TASK PROMPT: In the data below, which lines hold the word "should"? Copy them.

[Transcribed page contents]
____
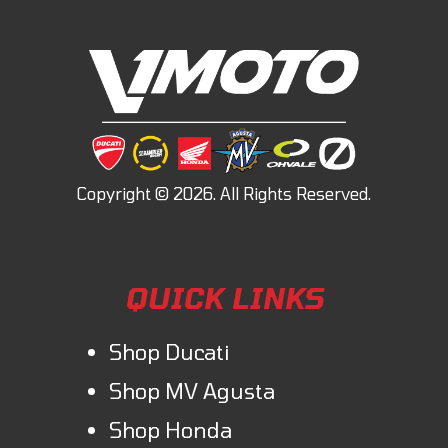
QUICK LINKS
Shop Ducati
Shop MV Agusta
Shop Honda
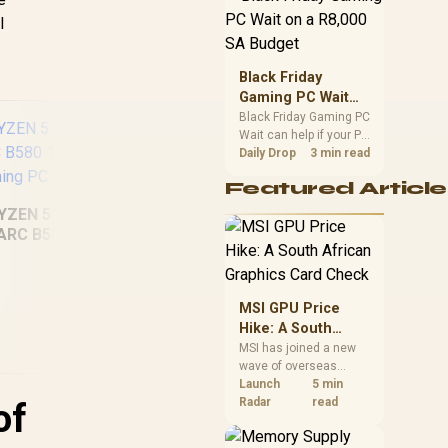
position. Local buyers
l
should wait for formal
authorisation and
launch terms.
Black Friday
Gaming PC Wait
on a R8,000 SA
Black Friday Gaming PC
Wait can help if your PC
Budget
need is flexible. On a
Daily Drop
3 min read
R8,000 SA budget,
Featured Article
compare deal risk,
component balance,
YZEN 5 7500X3D
warranty, and timing
ARC B580 12GB
before waiting.
Intel Core Ultra 5
In
DR5 Gaming PC
225F ARC A380 6GB
25
Gaming PC
MSI GPU Price
Hike: A South
African Graphics
MSI has joined a new
wave of overseas
Card Check
graphics-card price
Launch
5 min
2,049
R
15,959
R
20
In Stock
In Stock
increases. South
Radar
read
of
African buyers should
compare the card they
____
REPLY TO THE EXERCISE:
should wait for formal
African buyers should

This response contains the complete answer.